Pemain Pengganti

Atthina Ayu Mustika
Karya Atthina Ayu Mustika Kategori Lainnya
dipublikasikan 27 Agustus 2017
Pemain Pengganti

Sewindu lalu aku punya satu tempat cerita favorit yang ku namakan Kota Kaca. Di situ semua kukatakan apa adanya. Semua kebencianku, kesedihanku, dan kebahagiaanku yang tidak bisa ku buang langsung pada manusia aku alihkan ke kota itu.

Walikotanya tentu aku. Aku bisa mengendalikan banyak hal baik, termasuk mengelola sampah-sampah pikir yang perlu di recycle untuk menjadi konsumsi D.I.Y, misalnya, dan bertanggung jawab atas kekosongan kuasa berbulan-bulan karena aku memiliki tempat cerita baru yang ku beri nama Koala.

Dia bukan kota kaca seperti kota kaca milikku, hanya mirip sedikit tetapi dia hebat. Yang membuat dia hebat, dia bisa merespon ceritaku. Sampai akhirnya beberapa tahun lalu Koalaku tidak bergeming setelah ku curahkan seluruh cerita-sampahku.

Ia bertingkah layaknya Kota Kaca kedua. Kupikir akan lebih baik jika ia kembali ke habitatnya, karena tak akan bisa ku punyai dua tempat seperti Kota Kaca. Maka, dengan berat hati kubiarkan dia bebas. Pulang kandang.

Sayangnya, tak lama setelah itu, aku tertinggal. Untung bukan dia, tapi aku. Aku tertinggal, sekaligus tidak terbiasa memiliki satu tempat tanpa alas kuat yang bisa menampung luapan ceritaku. Satu lapis kekuatan belum cukup saat itu.

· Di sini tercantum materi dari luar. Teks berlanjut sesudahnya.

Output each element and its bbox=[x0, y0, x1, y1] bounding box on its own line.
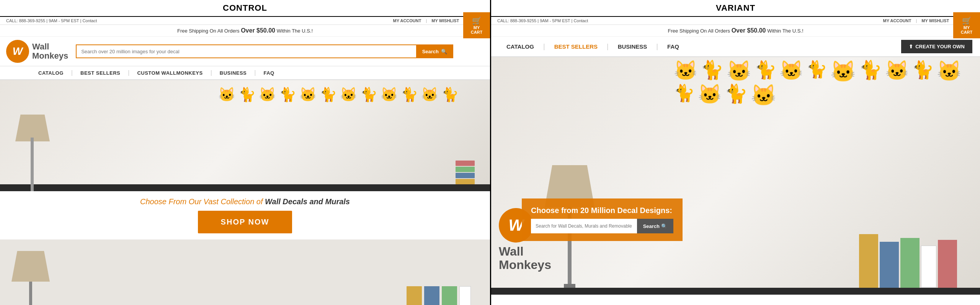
control-bottom-books bbox=[407, 286, 471, 305]
control-logo-monkeys: Monkeys bbox=[32, 51, 68, 61]
control-my-wishlist-link[interactable]: MY WISHLIST bbox=[431, 18, 459, 23]
control-nav-faq[interactable]: FAQ bbox=[263, 70, 274, 76]
variant-cat-3: 🐱 bbox=[727, 61, 751, 82]
control-tagline-text: Choose From Our Vast Collection of bbox=[140, 197, 263, 206]
control-shipping-text: Free Shipping On All Orders bbox=[177, 28, 240, 34]
book-2 bbox=[456, 173, 475, 178]
variant-nav-business[interactable]: BUSINESS bbox=[610, 42, 655, 51]
variant-cat-2: 🐈 bbox=[701, 61, 724, 82]
variant-label: VARIANT bbox=[491, 0, 980, 17]
variant-lamp-base bbox=[564, 284, 575, 288]
variant-book-2 bbox=[880, 242, 899, 288]
variant-shelf bbox=[491, 288, 980, 295]
cat-5: 🐱 bbox=[299, 88, 317, 102]
control-logo: W Wall Monkeys bbox=[6, 40, 68, 63]
variant-logo-mark: W bbox=[508, 216, 524, 234]
variant-create-own-icon: ⬆ bbox=[909, 44, 913, 49]
variant-cat-8: 🐈 bbox=[859, 61, 882, 82]
bottom-book-3 bbox=[442, 286, 457, 305]
variant-hero-content: 🐱 🐈 🐱 🐈 🐱 🐈 🐱 🐈 🐱 🐈 🐱 🐈 🐱 🐈 🐱 bbox=[491, 57, 980, 295]
cat-2: 🐈 bbox=[238, 88, 256, 102]
variant-sep1: | bbox=[916, 18, 917, 23]
cat-8: 🐈 bbox=[360, 88, 377, 102]
control-middle-cta: Choose From Our Vast Collection of Wall … bbox=[0, 191, 490, 239]
variant-cat-5: 🐱 bbox=[779, 61, 803, 82]
control-label: CONTROL bbox=[0, 0, 490, 17]
control-lamp-stand bbox=[31, 138, 34, 191]
control-bottom-lamp-stand bbox=[29, 282, 32, 305]
book-4 bbox=[456, 161, 475, 166]
control-nav-custom[interactable]: CUSTOM WALLMONKEYS bbox=[137, 70, 203, 76]
control-top-bar: CALL: 888-369-9255 | 9AM - 5PM EST | Con… bbox=[0, 17, 490, 25]
variant-search-overlay: Choose from 20 Million Decal Designs: Se… bbox=[522, 198, 683, 241]
control-nav-catalog[interactable]: CATALOG bbox=[38, 70, 64, 76]
variant-create-own-button[interactable]: ⬆ CREATE YOUR OWN bbox=[901, 40, 972, 53]
control-nav-best-sellers[interactable]: BEST SELLERS bbox=[80, 70, 120, 76]
control-logo-mark: W bbox=[13, 45, 23, 57]
variant-search-label: Search bbox=[643, 223, 660, 229]
variant-contact-link[interactable]: Contact bbox=[573, 18, 588, 23]
control-my-account-link[interactable]: MY ACCOUNT bbox=[393, 18, 421, 23]
variant-shipping-amount: Over $50.00 bbox=[732, 27, 766, 34]
control-search-label: Search bbox=[422, 49, 439, 54]
cat-11: 🐱 bbox=[421, 88, 438, 102]
control-cart-label: MY CART bbox=[471, 25, 483, 34]
variant-nav-faq[interactable]: FAQ bbox=[660, 42, 687, 51]
control-shipping-bar: Free Shipping On All Orders Over $50.00 … bbox=[0, 25, 490, 37]
variant-nav-best-sellers[interactable]: BEST SELLERS bbox=[547, 42, 605, 51]
book-3 bbox=[456, 167, 475, 172]
variant-my-wishlist-link[interactable]: MY WISHLIST bbox=[921, 18, 949, 23]
variant-cat-6: 🐈 bbox=[806, 61, 827, 82]
control-logo-circle: W bbox=[6, 40, 29, 63]
control-nav-sep3: | bbox=[211, 69, 212, 76]
variant-cat-14: 🐈 bbox=[725, 85, 748, 105]
control-hours: 9AM - 5PM EST bbox=[49, 18, 79, 23]
control-shipping-amount: Over $50.00 bbox=[241, 27, 275, 34]
cat-6: 🐈 bbox=[320, 88, 337, 102]
variant-hours: 9AM - 5PM EST bbox=[540, 18, 570, 23]
control-bottom-lamp-shade bbox=[11, 251, 50, 282]
control-search-input[interactable] bbox=[76, 44, 416, 58]
control-shop-now-button[interactable]: SHOP NOW bbox=[198, 211, 292, 233]
control-phone-info: CALL: 888-369-9255 | 9AM - 5PM EST | Con… bbox=[6, 18, 97, 23]
control-search-icon: 🔍 bbox=[441, 49, 447, 54]
control-contact-link[interactable]: Contact bbox=[82, 18, 97, 23]
variant-shipping-text: Free Shipping On All Orders bbox=[668, 28, 730, 34]
variant-nav-catalog[interactable]: CATALOG bbox=[499, 42, 542, 51]
variant-book-3 bbox=[900, 238, 920, 288]
control-hero-top: 🐱 🐈 🐱 🐈 🐱 🐈 🐱 🐈 🐱 🐈 🐱 🐈 bbox=[0, 80, 490, 191]
book-1 bbox=[456, 179, 475, 184]
control-search-button[interactable]: Search 🔍 bbox=[416, 44, 453, 58]
variant-logo-text: Wall Monkeys bbox=[499, 245, 551, 272]
control-nav-sep2: | bbox=[128, 69, 129, 76]
control-shipping-suffix: Within The U.S.! bbox=[277, 28, 313, 34]
variant-cart-button[interactable]: 🛒 MY CART bbox=[953, 12, 980, 38]
control-nav-business[interactable]: BUSINESS bbox=[220, 70, 247, 76]
variant-cat-13: 🐱 bbox=[698, 85, 722, 105]
variant-cat-11: 🐱 bbox=[937, 61, 962, 82]
variant-phone-info: CALL: 888-369-9255 | 9AM - 5PM EST | Con… bbox=[497, 18, 588, 23]
variant-nav-sep3: | bbox=[656, 43, 658, 51]
control-nav-sep1: | bbox=[71, 69, 73, 76]
variant-search-input[interactable] bbox=[531, 219, 637, 233]
variant-search-button[interactable]: Search 🔍 bbox=[637, 219, 673, 233]
cat-1: 🐱 bbox=[218, 88, 235, 102]
cat-3: 🐱 bbox=[259, 88, 276, 102]
variant-book-5 bbox=[938, 240, 957, 288]
variant-cart-icon: 🛒 bbox=[959, 16, 975, 25]
control-logo-search-bar: W Wall Monkeys Search 🔍 bbox=[0, 37, 490, 66]
variant-hero: 🐱 🐈 🐱 🐈 🐱 🐈 🐱 🐈 🐱 🐈 🐱 🐈 🐱 🐈 🐱 bbox=[491, 57, 980, 295]
control-logo-wall: Wall bbox=[32, 42, 68, 51]
variant-panel: VARIANT CALL: 888-369-9255 | 9AM - 5PM E… bbox=[490, 0, 980, 305]
variant-search-icon: 🔍 bbox=[661, 223, 667, 229]
control-cart-button[interactable]: 🛒 MY CART bbox=[463, 12, 490, 38]
control-tagline: Choose From Our Vast Collection of Wall … bbox=[6, 197, 484, 206]
variant-create-own-label: CREATE YOUR OWN bbox=[915, 44, 965, 49]
control-tagline-bold: Wall Decals and Murals bbox=[265, 197, 350, 206]
variant-my-account-link[interactable]: MY ACCOUNT bbox=[883, 18, 911, 23]
variant-cat-15: 🐱 bbox=[751, 85, 776, 105]
variant-cat-4: 🐈 bbox=[755, 61, 776, 82]
bottom-book-1 bbox=[407, 286, 422, 305]
control-cat-group: 🐱 🐈 🐱 🐈 🐱 🐈 🐱 🐈 🐱 🐈 🐱 🐈 bbox=[214, 84, 482, 191]
variant-shipping-suffix: Within The U.S.! bbox=[767, 28, 803, 34]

Aku pun melepas pegangan erat dari tempat terakhir itu, si Kota Kaca. Hilang rasa apapun yang pernah kubuat dengan sebagian bisikan rindu, termasuk jemari yang merindu, kedipan mata yang merindu tatapan lurus tanpa mengenal kanan kiri, dan dua kaki yang merindu atas percakapannya dengan karpet di lantai dua itu.

Tapi sekarang, aku belum sanggup melepas lagi. Entah karena tidak ada yang harus dilepas, atau belum cukup berusaha keras untuk bercerita dengan manis agar mendapat kekuatan berlapis. Seperti satu windu kemarin.